On a tour of the field, Otto Benedict, senior vice president of facility operations, said SoFi will remove about 400 seats from pre-built demountable sections and raise the playing surface roughly 30 inches using a substructure that creates airflow beneath a pitch.
The stadium will install cool-season hybrid grass grown in Washington state and delivered in refrigerated trucks. The venue will seat about 74,000 fans under its translucent roof for World Cup matches.
"It's a limitless building," Benedict said.
OLYMPIC SWIMMING
In 2027, it will host Super Bowl LXI, and in 2028, the venue is slated for the Los Angeles Olympics' opening and closing ceremonies. And then, in one of the more audacious pieces of the LA28 plan, Olympic swimming.
"If you had asked me when we built this, did I ever envision swimming being in SoFi Stadium in the Olympics? I would have said no," Demoff said.

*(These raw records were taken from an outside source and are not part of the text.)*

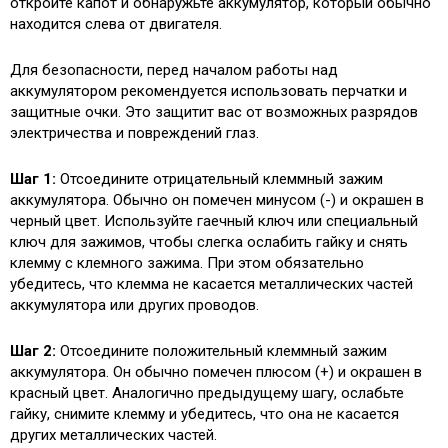
откройте капот и обнаружьте аккумулятор, который обычно
находится слева от двигателя.
Для безопасности, перед началом работы над
аккумулятором рекомендуется использовать перчатки и
защитные очки. Это защитит вас от возможных разрядов
электричества и повреждений глаз.
Шаг 1:
Отсоедините отрицательный клеммный зажим
аккумулятора. Обычно он помечен минусом (-) и окрашен в
черный цвет. Используйте гаечный ключ или специальный
ключ для зажимов, чтобы слегка ослабить гайку и снять
клемму с клемного зажима. При этом обязательно
убедитесь, что клемма не касается металлических частей
аккумулятора или других проводов.
Шаг 2:
Отсоедините положительный клеммный зажим
аккумулятора. Он обычно помечен плюсом (+) и окрашен в
красный цвет. Аналогично предыдущему шагу, ослабьте
гайку, снимите клемму и убедитесь, что она не касается
других металлических частей.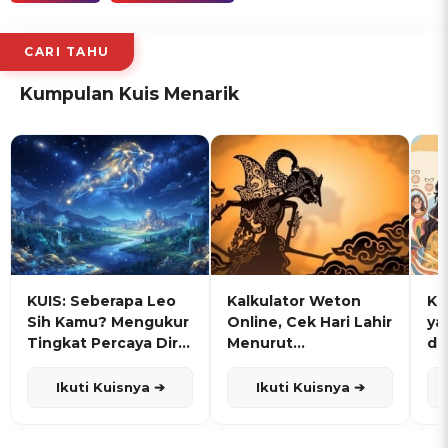
CARI TAHU
Kumpulan Kuis Menarik
KUIS: Seberapa Leo
Kalkulator Weton
KU
Sih Kamu? Mengukur
Online, Cek Hari Lahir
ya
Tingkat Percaya Diri
Menurut
de
dan Karisma
Penanggalan Jawa
Ikuti Kuisnya ➔
Ikuti Kuisnya ➔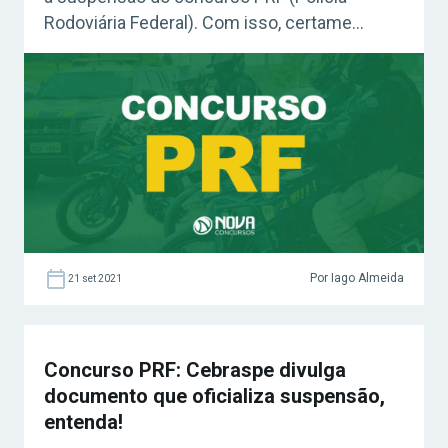
Rodoviária Federal). Com isso, certame
poderá ser retomado. Aprovados e
convocados deverão realizar a inscrição para
o curso de formação até quarta! Acesse
agora o Curso Grátis INSS 2026!
Confira: Curso Grátis Polícia Rodoviária
Federal Concurso […]
Por Iago Almeida
21 set 2021
Concurso PRF: Cebraspe divulga
documento que oficializa suspensão,
entenda!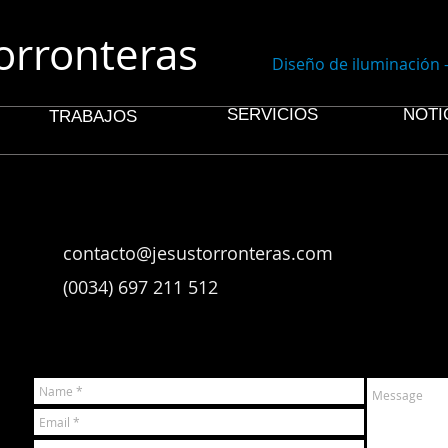
orronteras
Diseño de iluminación 
SERVICIOS
NOTI
TRABAJOS
contacto@jesustorronteras.com
(0034) 697 211 512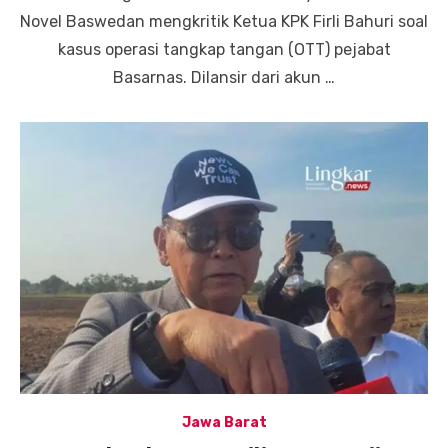
Novel Baswedan mengkritik Ketua KPK Firli Bahuri soal
kasus operasi tangkap tangan (OTT) pejabat
Basarnas. Dilansir dari akun …
Jawa Barat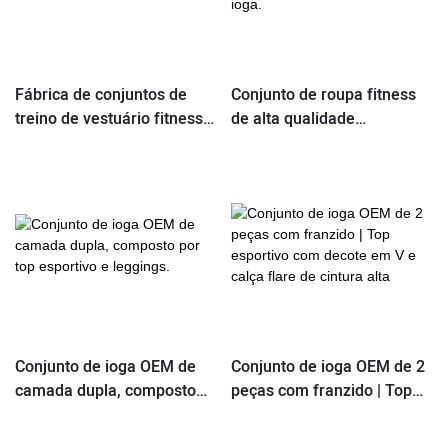
Fábrica de conjuntos de
Conjunto de roupa fitness
treino de vestuário fitness
de alta qualidade
feminino OEM/ODM
OEM/ODM, composto por
top e shorts de ioga.
Conjunto de ioga OEM de
Conjunto de ioga OEM de 2
camada dupla, composto
peças com franzido | Top
por top esportivo e
esportivo com decote em V
leggings.
e calça flare de cintura alta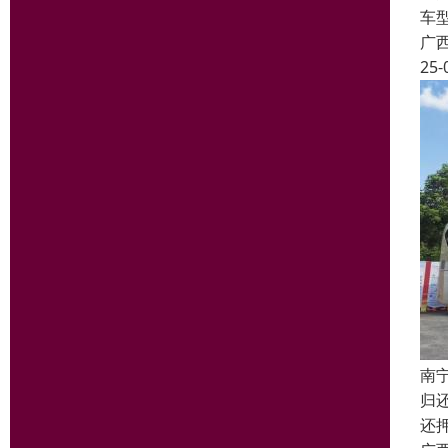
车
广
25-
南
归
还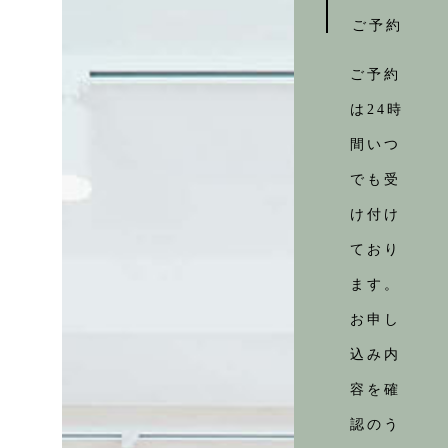
ご予約
ご予約
は24時
間いつ
でも受
け付け
ており
ます。
お申し
込み内
容を確
認のう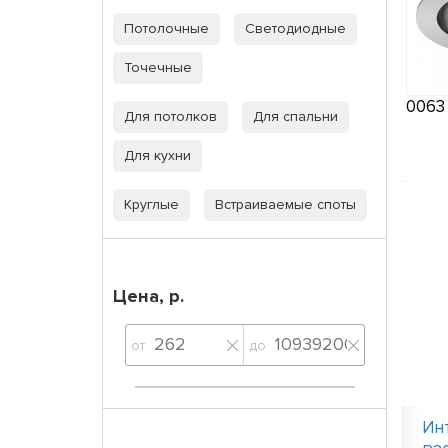
Потолочные
Светодиодные
Точечные
006
Для потолков
Для спальни
Для кухни
Круглые
Встраиваемые споты
Цена, р.
от
до
Ин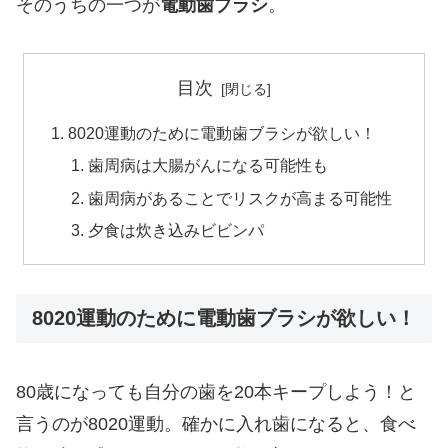
そのうちの一つが
電動歯ブラシ
。
目次
8020運動のために電動歯ブラシが欲しい！
歯周病は大腸がんになる可能性も
歯周病があることでリスクが高まる可能性
夕食は炊き込みビビンパ
8020運動のために電動歯ブラシが欲しい！
80歳になっても自分の歯を20本キープしよう！と
言うのが8020運動。確かに入れ歯になると、食べ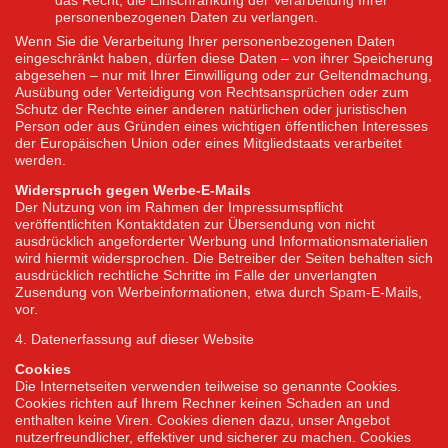
das Recht, die Einschränkung der Verarbeitung Ihrer
personenbezogenen Daten zu verlangen.
Wenn Sie die Verarbeitung Ihrer personenbezogenen Daten
eingeschränkt haben, dürfen diese Daten – von ihrer Speicherung
abgesehen – nur mit Ihrer Einwilligung oder zur Geltendmachung,
Ausübung oder Verteidigung von Rechtsansprüchen oder zum
Schutz der Rechte einer anderen natürlichen oder juristischen
Person oder aus Gründen eines wichtigen öffentlichen Interesses
der Europäischen Union oder eines Mitgliedstaats verarbeitet
werden.
Widerspruch gegen Werbe-E-Mails
Der Nutzung von im Rahmen der Impressumspflicht
veröffentlichten Kontaktdaten zur Übersendung von nicht
ausdrücklich angeforderter Werbung und Informationsmaterialien
wird hiermit widersprochen. Die Betreiber der Seiten behalten sich
ausdrücklich rechtliche Schritte im Falle der unverlangten
Zusendung von Werbeinformationen, etwa durch Spam-E-Mails,
vor.
4. Datenerfassung auf dieser Website
Cookies
Die Internetseiten verwenden teilweise so genannte Cookies.
Cookies richten auf Ihrem Rechner keinen Schaden an und
enthalten keine Viren. Cookies dienen dazu, unser Angebot
nutzerfreundlicher, effektiver und sicherer zu machen. Cookies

He said the idea began to circulate around 2020 or 2021, and that U.S. Swimming Trials staged in Indianapolis' Lucas Oil Stadium ahead of the Paris Games helped demonstrate that a football building could credibly become a natatorium.

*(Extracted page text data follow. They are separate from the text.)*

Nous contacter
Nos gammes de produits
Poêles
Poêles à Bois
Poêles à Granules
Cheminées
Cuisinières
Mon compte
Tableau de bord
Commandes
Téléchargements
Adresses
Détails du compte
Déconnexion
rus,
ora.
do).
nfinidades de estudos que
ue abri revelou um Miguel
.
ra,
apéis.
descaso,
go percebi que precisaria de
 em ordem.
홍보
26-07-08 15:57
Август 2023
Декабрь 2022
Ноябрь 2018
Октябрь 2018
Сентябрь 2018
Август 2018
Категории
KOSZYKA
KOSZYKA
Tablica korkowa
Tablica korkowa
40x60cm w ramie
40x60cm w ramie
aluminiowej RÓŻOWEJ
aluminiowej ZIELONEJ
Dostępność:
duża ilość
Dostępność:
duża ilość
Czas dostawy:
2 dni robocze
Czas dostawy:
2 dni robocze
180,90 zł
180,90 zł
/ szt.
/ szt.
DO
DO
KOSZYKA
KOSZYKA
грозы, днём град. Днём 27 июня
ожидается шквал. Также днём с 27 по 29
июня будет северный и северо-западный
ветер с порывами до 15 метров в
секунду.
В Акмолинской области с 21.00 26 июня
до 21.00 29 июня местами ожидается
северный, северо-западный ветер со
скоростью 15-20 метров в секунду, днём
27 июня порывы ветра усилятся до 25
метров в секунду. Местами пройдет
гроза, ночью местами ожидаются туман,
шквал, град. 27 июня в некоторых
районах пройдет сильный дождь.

"The idea that where you're going to see players catching touchdowns today, or the U.S. score their opening goal of the World Cup, could also be where Katie Ledecky or someone else is swimming during the Olympics is a crazy thought," Demoff said.
INFINITY SCREEN
One of the most stunning features of the stadium is the 70,000-square-foot, dual-sided oval Infinity Screen, a massive 360-degree central video display, the largest of its kind in the world.
More than 120 feet above the field, Josh Mark, the stadium's vice president of broadcast operations and production, shows off the buzzing control room, where about 50 people work on NFL game days with roughly 100 crew members overall operating cameras and multiple backup systems, he said.

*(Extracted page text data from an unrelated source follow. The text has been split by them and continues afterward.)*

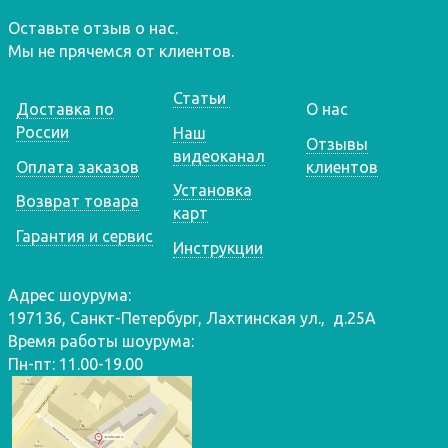
Оставьте отзыв о нас.
Мы не прячемся от клиентов.
Статьи
Доставка по
О нас
России
Наш
Отзывы
видеоканал
Оплата заказов
клиентов
Установка
Возврат товара
карт
Гарантия и сервис
Инструкции
Адрес шоурума:
197136, Санкт-Петербург, Лахтинская ул., д.25А
Время работы шоурума:
Пн-пт: 11.00-19.00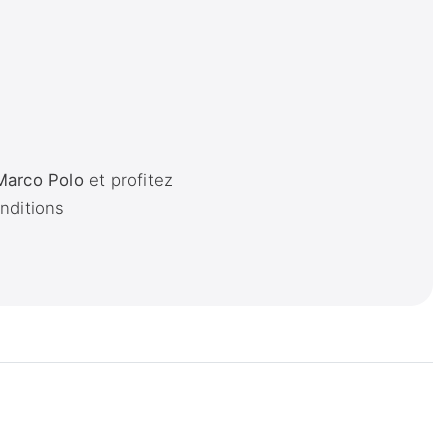
arco Polo
et profitez
onditions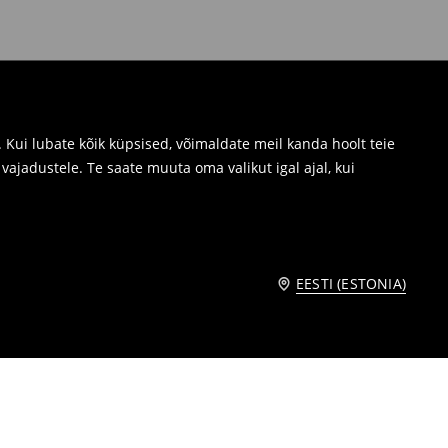
Kui lubate kõik küpsised, võimaldate meil kanda hoolt teie
ajadustele. Te saate muuta oma valikut igal ajal, kui
EESTI (ESTONIA)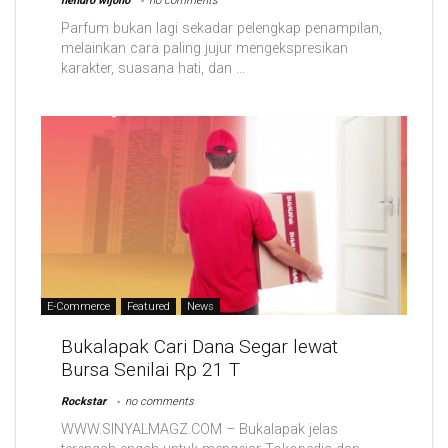
hendro wijono
no comments
Parfum bukan lagi sekadar pelengkap penampilan,
melainkan cara paling jujur mengekspresikan
karakter, suasana hati, dan ...
E-Commerce
Featured
News
Bukalapak Cari Dana Segar lewat
Bursa Senilai Rp 21 T
Rockstar
no comments
WWW.SINYALMAGZ.COM – Bukalapak jelas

"Working one of the events we have coming would be a career highlight and we're getting three in the next three years," he said.
"We have a great crew for it."
Demoff said the legacy he wants is not just the list of events, but the execution - that a building marketed as world-class can carry the weight of the world's biggest stages without a stumble.
"When this run is done, I want people to look at SoFi Stadium and say, the world's greatest building hosted the world's greatest sporting events and did it flawlessly," he said.
"And that it represented Los Angeles."